From: Gould MK, Garcia DA, Wren SM, et al. Prevention of VTE in nonorthopedic surgical patients: antithrombotic therapy and prevention of thrombosis, 9th ed: American College of Chest Physicians evidence-based clinical practical guidelines. Chest 2012; 141:e227S. Reproduced with permission from the American College of Chest Physicians. Copyright © 2012.

Lets play with interpretations: one total knee replacement = instant high risk a 65 yo female s/p lap chole, has varicose veins = high risk Overweight female, ulcerative colitis, oral contraceptives, had an ostomy put in 3 days ago (colorectal surgery is instant high risk too) = high ...This is fun. All these patients should be mobile. Medical example: A lot of patients with malignancies are perfectly mobile but go home on Arixtra. Your cellulitis patient may be 65 years old plus that cellulitis can create venous stasis. Virchow's triad, you know?

This is just one tool to assess a specific population. My point is that while I don't doubt that your residents may be over-prescribing, I'd like to bring to your attention it's also possible you're not aware of the numerous factors that might go into determining a patient's risk.

edit: first time on night shift in a while. Can you tell I've been having fun with uptodate?

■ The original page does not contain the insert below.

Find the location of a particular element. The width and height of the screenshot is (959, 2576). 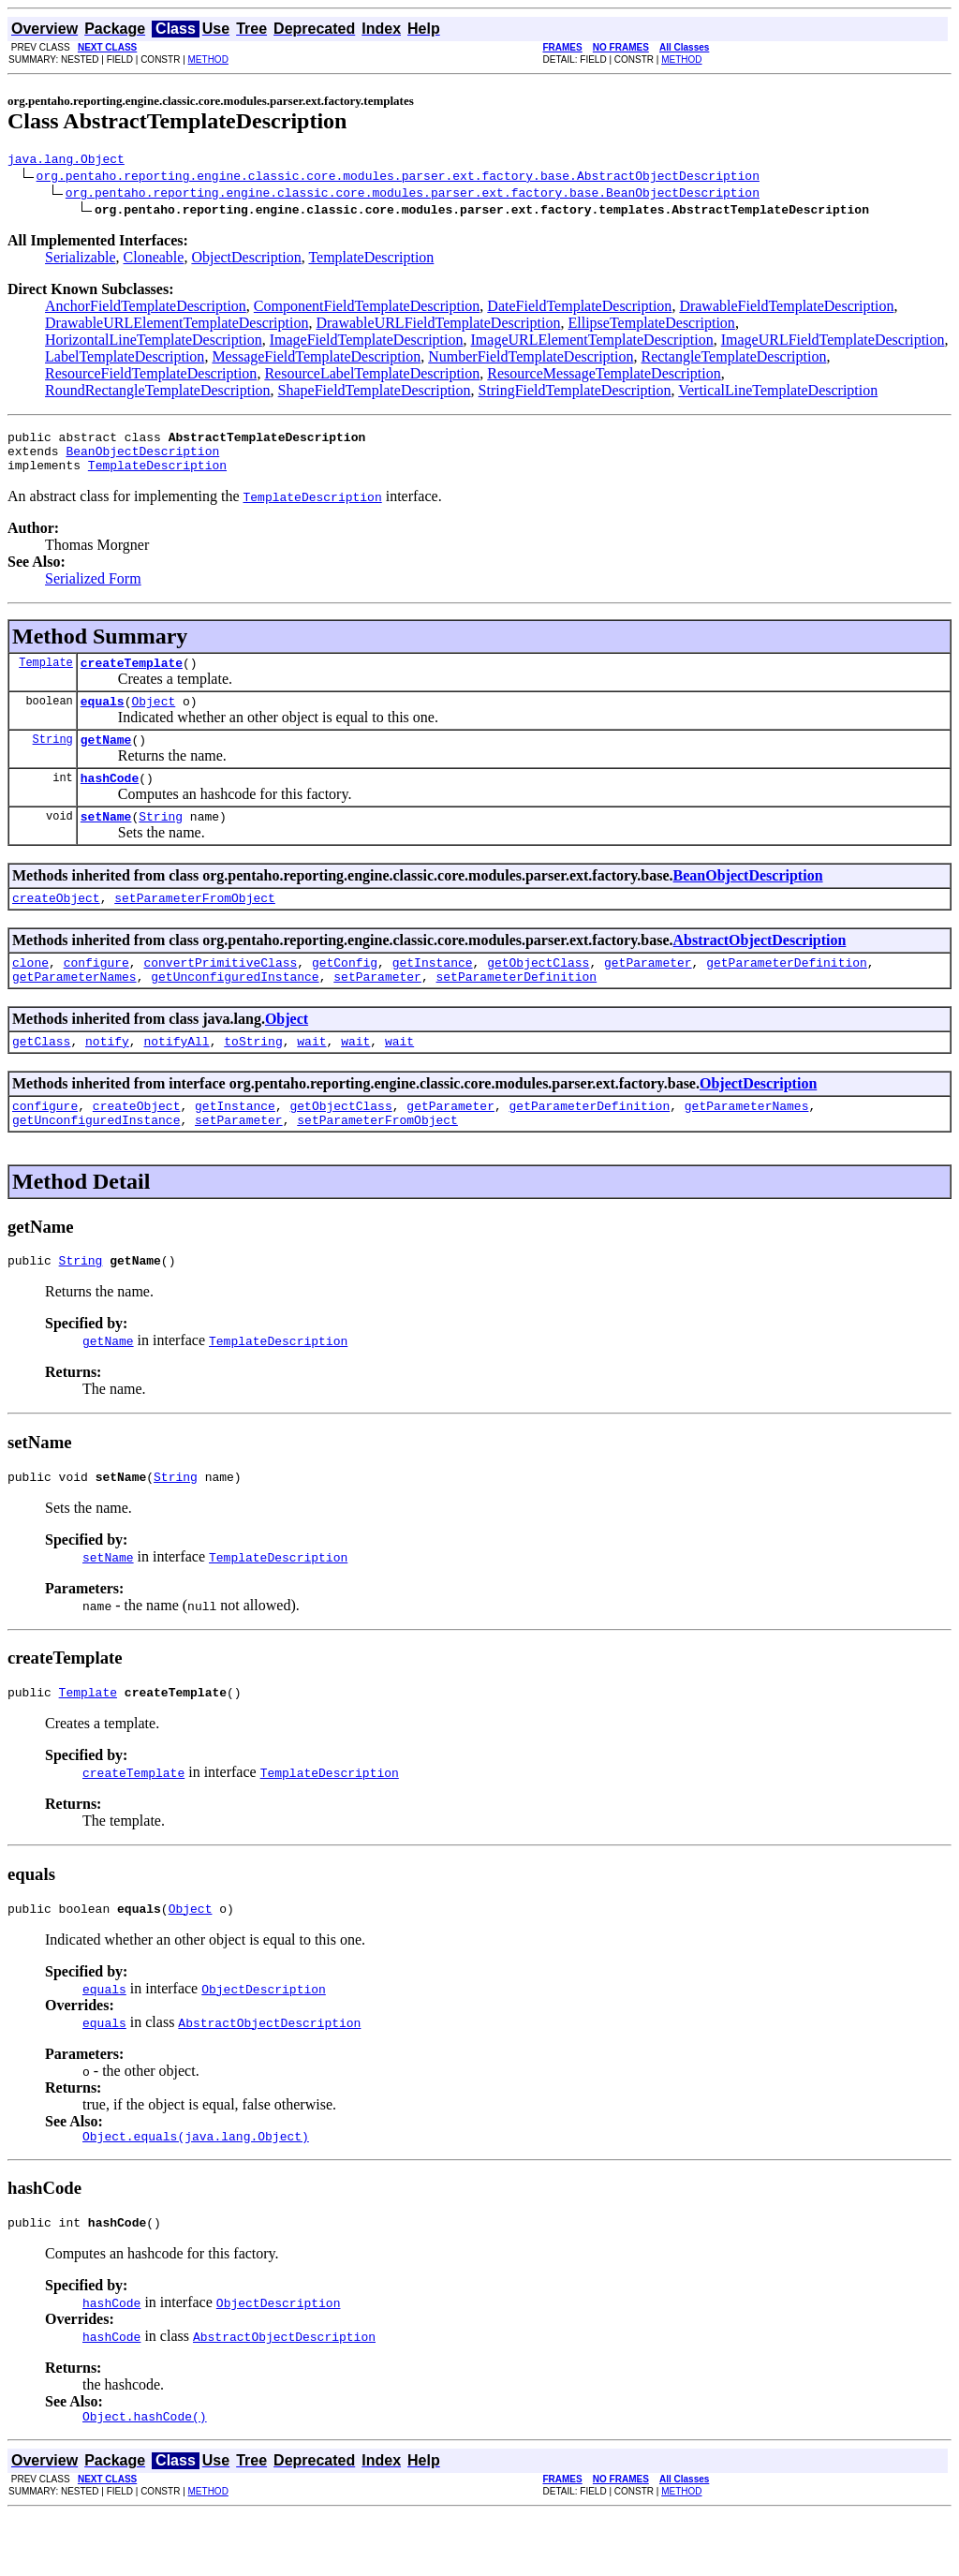 ResourceLabelTemplateDescription is located at coordinates (372, 376).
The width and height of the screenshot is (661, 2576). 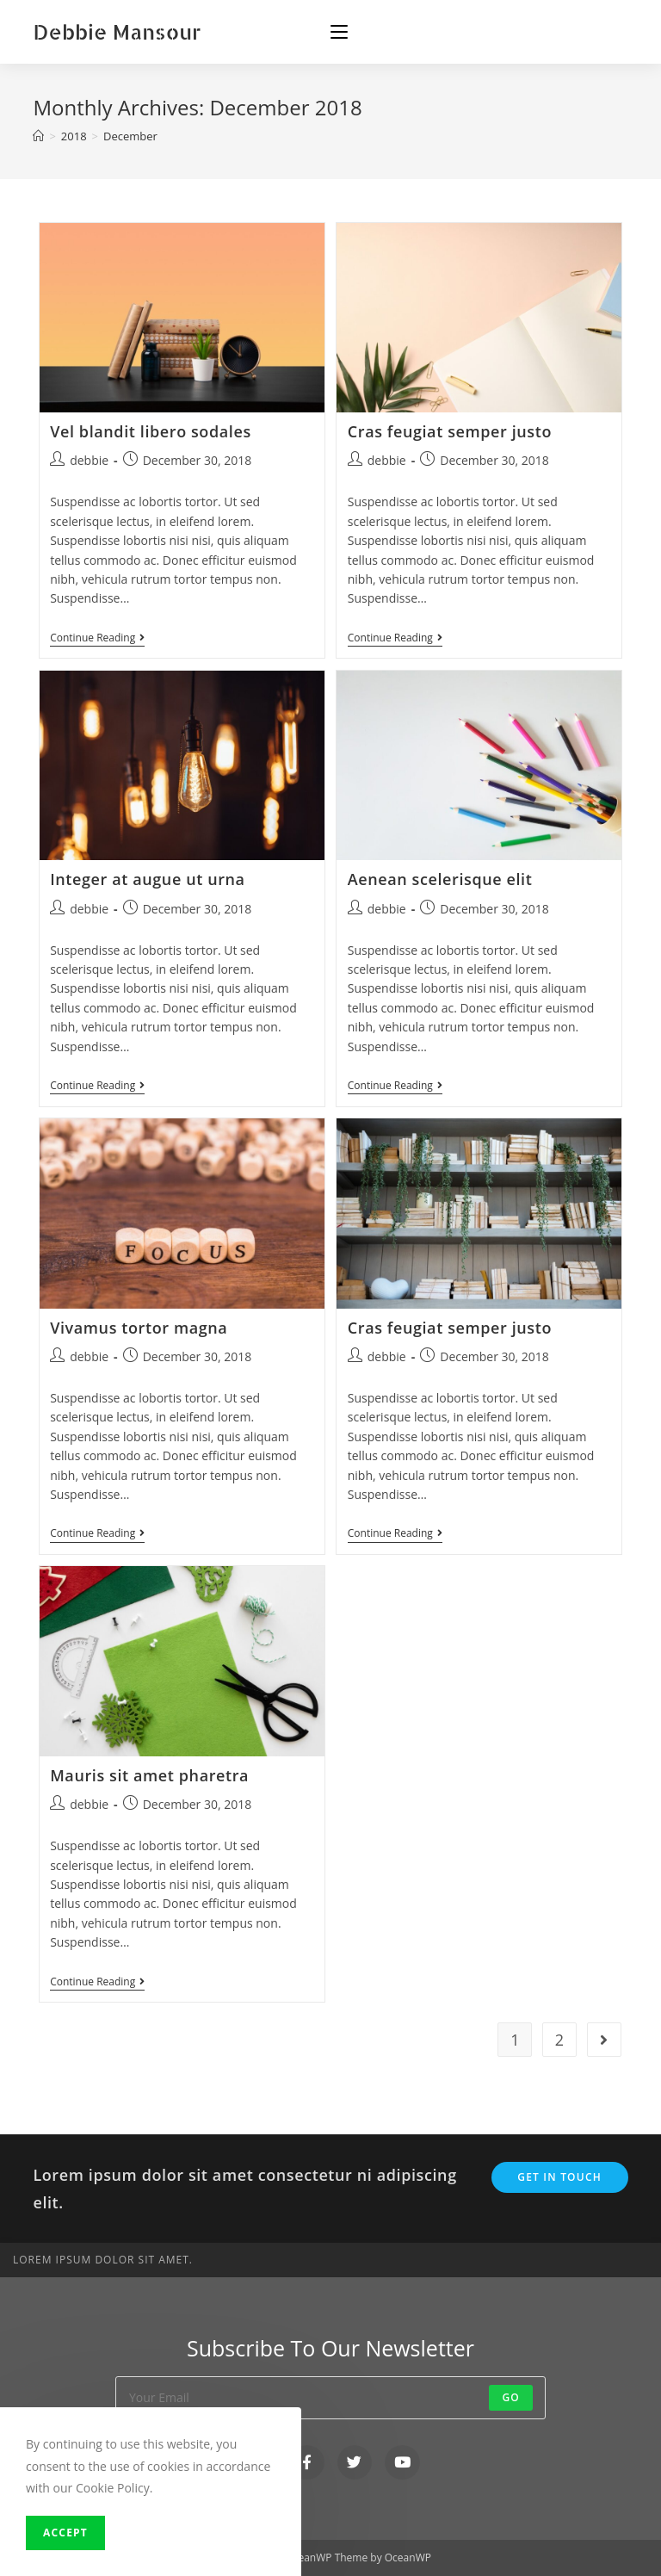 I want to click on [Enter your email address to subscribe], so click(x=330, y=2397).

Specializes in Pediatric Cardiology.

I work on a post-surgical floor so 99% of my patients receive subq heparin. We do not need a co-sign for subq though, only IV. I think I would go insane if I needed another nurse every time I have heparin. I give it probably 6 times a shift.